WHAT YOU NEED TO DO: Only an exact retyping of all the entries counts as an answer.

Page-level text extractions:
Segment Open

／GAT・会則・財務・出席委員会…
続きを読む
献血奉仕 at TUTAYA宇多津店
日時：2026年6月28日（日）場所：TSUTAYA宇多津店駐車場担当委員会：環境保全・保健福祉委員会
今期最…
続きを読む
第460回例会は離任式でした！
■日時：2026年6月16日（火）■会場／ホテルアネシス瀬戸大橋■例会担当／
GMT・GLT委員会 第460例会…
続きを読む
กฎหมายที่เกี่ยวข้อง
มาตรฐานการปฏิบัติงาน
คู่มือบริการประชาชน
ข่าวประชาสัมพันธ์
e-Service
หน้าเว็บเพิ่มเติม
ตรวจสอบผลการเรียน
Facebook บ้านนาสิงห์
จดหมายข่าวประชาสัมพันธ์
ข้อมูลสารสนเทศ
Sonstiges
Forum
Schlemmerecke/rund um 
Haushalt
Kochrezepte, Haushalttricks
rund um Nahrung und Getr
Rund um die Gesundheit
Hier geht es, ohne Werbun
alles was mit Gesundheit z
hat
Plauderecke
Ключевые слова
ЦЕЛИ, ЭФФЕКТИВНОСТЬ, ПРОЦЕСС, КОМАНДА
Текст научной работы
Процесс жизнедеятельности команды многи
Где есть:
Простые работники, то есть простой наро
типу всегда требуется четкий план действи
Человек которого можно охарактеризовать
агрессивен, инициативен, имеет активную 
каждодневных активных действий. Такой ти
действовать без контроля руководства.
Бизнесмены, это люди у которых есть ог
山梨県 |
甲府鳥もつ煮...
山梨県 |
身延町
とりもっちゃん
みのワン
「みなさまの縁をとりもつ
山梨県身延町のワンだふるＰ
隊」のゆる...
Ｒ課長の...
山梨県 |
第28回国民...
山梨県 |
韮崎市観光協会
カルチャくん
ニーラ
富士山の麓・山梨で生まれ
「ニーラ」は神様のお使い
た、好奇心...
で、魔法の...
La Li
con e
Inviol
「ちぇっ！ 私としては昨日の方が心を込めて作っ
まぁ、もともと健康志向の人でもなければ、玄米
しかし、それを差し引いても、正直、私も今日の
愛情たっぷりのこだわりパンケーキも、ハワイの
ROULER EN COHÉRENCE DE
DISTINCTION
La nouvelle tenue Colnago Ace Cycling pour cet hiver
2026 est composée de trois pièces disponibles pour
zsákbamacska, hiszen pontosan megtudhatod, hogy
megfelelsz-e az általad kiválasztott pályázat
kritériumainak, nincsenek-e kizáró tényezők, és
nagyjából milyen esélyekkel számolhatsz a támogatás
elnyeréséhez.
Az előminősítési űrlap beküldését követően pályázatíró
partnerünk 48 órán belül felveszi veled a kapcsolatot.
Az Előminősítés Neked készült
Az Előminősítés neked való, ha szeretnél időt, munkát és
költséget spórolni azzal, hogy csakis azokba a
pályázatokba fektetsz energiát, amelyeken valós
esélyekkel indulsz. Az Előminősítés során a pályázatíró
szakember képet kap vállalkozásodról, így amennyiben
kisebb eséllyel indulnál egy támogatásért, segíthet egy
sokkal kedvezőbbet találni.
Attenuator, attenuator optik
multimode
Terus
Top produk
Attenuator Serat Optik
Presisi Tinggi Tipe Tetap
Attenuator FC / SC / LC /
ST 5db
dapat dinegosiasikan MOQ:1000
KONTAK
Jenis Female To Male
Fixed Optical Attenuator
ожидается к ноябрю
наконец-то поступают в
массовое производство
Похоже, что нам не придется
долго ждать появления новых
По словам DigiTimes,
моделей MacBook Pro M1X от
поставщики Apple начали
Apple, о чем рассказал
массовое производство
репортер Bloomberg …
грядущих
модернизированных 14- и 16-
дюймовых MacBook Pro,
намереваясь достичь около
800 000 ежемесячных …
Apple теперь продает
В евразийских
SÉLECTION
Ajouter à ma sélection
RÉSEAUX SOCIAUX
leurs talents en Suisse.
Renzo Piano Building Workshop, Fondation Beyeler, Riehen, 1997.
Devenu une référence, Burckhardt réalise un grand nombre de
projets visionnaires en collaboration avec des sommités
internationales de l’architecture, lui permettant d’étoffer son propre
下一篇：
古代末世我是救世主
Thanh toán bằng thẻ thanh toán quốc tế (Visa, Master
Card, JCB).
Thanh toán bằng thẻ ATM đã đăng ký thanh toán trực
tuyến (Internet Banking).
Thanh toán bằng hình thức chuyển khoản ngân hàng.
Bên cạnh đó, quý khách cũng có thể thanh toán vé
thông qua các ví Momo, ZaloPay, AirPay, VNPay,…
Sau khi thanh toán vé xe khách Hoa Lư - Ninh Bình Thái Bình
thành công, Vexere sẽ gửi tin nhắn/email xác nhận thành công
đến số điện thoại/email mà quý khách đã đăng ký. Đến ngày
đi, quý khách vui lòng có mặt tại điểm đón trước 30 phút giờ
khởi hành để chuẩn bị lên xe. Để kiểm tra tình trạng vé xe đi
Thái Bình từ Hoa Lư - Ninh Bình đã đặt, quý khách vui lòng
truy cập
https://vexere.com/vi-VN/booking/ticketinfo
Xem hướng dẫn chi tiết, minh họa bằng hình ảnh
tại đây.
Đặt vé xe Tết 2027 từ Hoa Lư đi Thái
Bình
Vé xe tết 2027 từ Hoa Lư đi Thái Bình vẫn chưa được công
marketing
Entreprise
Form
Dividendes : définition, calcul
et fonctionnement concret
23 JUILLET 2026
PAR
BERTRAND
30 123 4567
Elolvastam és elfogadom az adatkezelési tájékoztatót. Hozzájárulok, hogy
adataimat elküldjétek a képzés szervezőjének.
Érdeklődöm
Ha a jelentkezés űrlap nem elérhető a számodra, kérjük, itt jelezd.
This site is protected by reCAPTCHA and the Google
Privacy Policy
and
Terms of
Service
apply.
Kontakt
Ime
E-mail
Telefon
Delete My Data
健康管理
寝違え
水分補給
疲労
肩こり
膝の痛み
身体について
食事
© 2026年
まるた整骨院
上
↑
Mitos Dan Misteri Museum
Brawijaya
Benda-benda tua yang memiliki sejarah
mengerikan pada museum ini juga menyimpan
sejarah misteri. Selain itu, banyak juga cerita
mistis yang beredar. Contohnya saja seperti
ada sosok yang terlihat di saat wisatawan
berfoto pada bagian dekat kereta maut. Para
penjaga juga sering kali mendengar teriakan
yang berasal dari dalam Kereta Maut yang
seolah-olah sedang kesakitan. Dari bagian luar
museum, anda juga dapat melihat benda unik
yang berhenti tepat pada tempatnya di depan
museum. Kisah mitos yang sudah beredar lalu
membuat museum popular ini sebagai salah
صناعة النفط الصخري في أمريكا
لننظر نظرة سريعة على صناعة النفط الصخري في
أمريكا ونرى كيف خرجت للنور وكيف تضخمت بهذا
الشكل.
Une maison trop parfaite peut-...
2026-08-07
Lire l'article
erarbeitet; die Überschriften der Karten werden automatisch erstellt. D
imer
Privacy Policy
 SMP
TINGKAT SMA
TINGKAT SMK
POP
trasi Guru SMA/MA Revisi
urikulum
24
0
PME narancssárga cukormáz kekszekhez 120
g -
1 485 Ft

Segment Closed

TASK RESULT:
／GAT・会則・財務・出席委員会…
続きを読む
献血奉仕 at TUTAYA宇多津店
日時：2026年6月28日（日）場所：TSUTAYA宇多津店駐車場担当委員会：環境保全・保健福祉委員会
今期最…
続きを読む
第460回例会は離任式でした！
■日時：2026年6月16日（火）■会場／ホテルアネシス瀬戸大橋■例会担当／
GMT・GLT委員会 第460例会…
続きを読む
กฎหมายที่เกี่ยวข้อง
มาตรฐานการปฏิบัติงาน
คู่มือบริการประชาชน
ข่าวประชาสัมพันธ์
e-Service
หน้าเว็บเพิ่มเติม
ตรวจสอบผลการเรียน
Facebook บ้านนาสิงห์
จดหมายข่าวประชาสัมพันธ์
ข้อมูลสารสนเทศ
Sonstiges
Forum
Schlemmerecke/rund um 
Haushalt
Kochrezepte, Haushalttricks
rund um Nahrung und Getr
Rund um die Gesundheit
Hier geht es, ohne Werbun
alles was mit Gesundheit z
hat
Plauderecke
Ключевые слова
ЦЕЛИ, ЭФФЕКТИВНОСТЬ, ПРОЦЕСС, КОМАНДА
Текст научной работы
Процесс жизнедеятельности команды многи
Где есть:
Простые работники, то есть простой наро
типу всегда требуется четкий план действи
Человек которого можно охарактеризовать
агрессивен, инициативен, имеет активную 
каждодневных активных действий. Такой ти
действовать без контроля руководства.
Бизнесмены, это люди у которых есть ог
山梨県 |
甲府鳥もつ煮...
山梨県 |
身延町
とりもっちゃん
みのワン
「みなさまの縁をとりもつ
山梨県身延町のワンだふるＰ
隊」のゆる...
Ｒ課長の...
山梨県 |
第28回国民...
山梨県 |
韮崎市観光協会
カルチャくん
ニーラ
富士山の麓・山梨で生まれ
「ニーラ」は神様のお使い
た、好奇心...
で、魔法の...
La Li
con e
Inviol
「ちぇっ！ 私としては昨日の方が心を込めて作っ
まぁ、もともと健康志向の人でもなければ、玄米
しかし、それを差し引いても、正直、私も今日の
愛情たっぷりのこだわりパンケーキも、ハワイの
ROULER EN COHÉRENCE DE
DISTINCTION
La nouvelle tenue Colnago Ace Cycling pour cet hiver
2026 est composée de trois pièces disponibles pour
zsákbamacska, hiszen pontosan megtudhatod, hogy
megfelelsz-e az általad kiválasztott pályázat
kritériumainak, nincsenek-e kizáró tényezők, és
nagyjából milyen esélyekkel számolhatsz a támogatás
elnyeréséhez.
Az előminősítési űrlap beküldését követően pályázatíró
partnerünk 48 órán belül felveszi veled a kapcsolatot.
Az Előminősítés Neked készült
Az Előminősítés neked való, ha szeretnél időt, munkát és
költséget spórolni azzal, hogy csakis azokba a
pályázatokba fektetsz energiát, amelyeken valós
esélyekkel indulsz. Az Előminősítés során a pályázatíró
szakember képet kap vállalkozásodról, így amennyiben
kisebb eséllyel indulnál egy támogatásért, segíthet egy
sokkal kedvezőbbet találni.
Attenuator, attenuator optik
multimode
Terus
Top produk
Attenuator Serat Optik
Presisi Tinggi Tipe Tetap
Attenuator FC / SC / LC /
ST 5db
dapat dinegosiasikan MOQ:1000
KONTAK
Jenis Female To Male
Fixed Optical Attenuator
ожидается к ноябрю
наконец-то поступают в
массовое производство
Похоже, что нам не придется
долго ждать появления новых
По словам DigiTimes,
моделей MacBook Pro M1X от
поставщики Apple начали
Apple, о чем рассказал
массовое производство
репортер Bloomberg …
грядущих
модернизированных 14- и 16-
дюймовых MacBook Pro,
намереваясь достичь около
800 000 ежемесячных …
Apple теперь продает
В евразийских
SÉLECTION
Ajouter à ma sélection
RÉSEAUX SOCIAUX
leurs talents en Suisse.
Renzo Piano Building Workshop, Fondation Beyeler, Riehen, 1997.
Devenu une référence, Burckhardt réalise un grand nombre de
projets visionnaires en collaboration avec des sommités
internationales de l’architecture, lui permettant d’étoffer son propre
下一篇：
古代末世我是救世主
Thanh toán bằng thẻ thanh toán quốc tế (Visa, Master
Card, JCB).
Thanh toán bằng thẻ ATM đã đăng ký thanh toán trực
tuyến (Internet Banking).
Thanh toán bằng hình thức chuyển khoản ngân hàng.
Bên cạnh đó, quý khách cũng có thể thanh toán vé
thông qua các ví Momo, ZaloPay, AirPay, VNPay,…
Sau khi thanh toán vé xe khách Hoa Lư - Ninh Bình Thái Bình
thành công, Vexere sẽ gửi tin nhắn/email xác nhận thành công
đến số điện thoại/email mà quý khách đã đăng ký. Đến ngày
đi, quý khách vui lòng có mặt tại điểm đón trước 30 phút giờ
khởi hành để chuẩn bị lên xe. Để kiểm tra tình trạng vé xe đi
Thái Bình từ Hoa Lư - Ninh Bình đã đặt, quý khách vui lòng
truy cập
https://vexere.com/vi-VN/booking/ticketinfo
Xem hướng dẫn chi tiết, minh họa bằng hình ảnh
tại đây.
Đặt vé xe Tết 2027 từ Hoa Lư đi Thái
Bình
Vé xe tết 2027 từ Hoa Lư đi Thái Bình vẫn chưa được công
marketing
Entreprise
Form
Dividendes : définition, calcul
et fonctionnement concret
23 JUILLET 2026
PAR
BERTRAND
30 123 4567
Elolvastam és elfogadom az adatkezelési tájékoztatót. Hozzájárulok, hogy
adataimat elküldjétek a képzés szervezőjének.
Érdeklődöm
Ha a jelentkezés űrlap nem elérhető a számodra, kérjük, itt jelezd.
This site is protected by reCAPTCHA and the Google
Privacy Policy
and
Terms of
Service
apply.
Kontakt
Ime
E-mail
Telefon
Delete My Data
健康管理
寝違え
水分補給
疲労
肩こり
膝の痛み
身体について
食事
© 2026年
まるた整骨院
上
↑
Mitos Dan Misteri Museum
Brawijaya
Benda-benda tua yang memiliki sejarah
mengerikan pada museum ini juga menyimpan
sejarah misteri. Selain itu, banyak juga cerita
mistis yang beredar. Contohnya saja seperti
ada sosok yang terlihat di saat wisatawan
berfoto pada bagian dekat kereta maut. Para
penjaga juga sering kali mendengar teriakan
yang berasal dari dalam Kereta Maut yang
seolah-olah sedang kesakitan. Dari bagian luar
museum, anda juga dapat melihat benda unik
yang berhenti tepat pada tempatnya di depan
museum. Kisah mitos yang sudah beredar lalu
membuat museum popular ini sebagai salah
صناعة النفط الصخري في أمريكا
لننظر نظرة سريعة على صناعة النفط الصخري في
أمريكا ونرى كيف خرجت للنور وكيف تضخمت بهذا
الشكل.
Une maison trop parfaite peut-...
2026-08-07
Lire l'article
erarbeitet; die Überschriften der Karten werden automatisch erstellt. D
imer
Privacy Policy
 SMP
TINGKAT SMA
TINGKAT SMK
POP
trasi Guru SMA/MA Revisi
urikulum
24
0
PME narancssárga cukormáz kekszekhez 120
g -
1 485 Ft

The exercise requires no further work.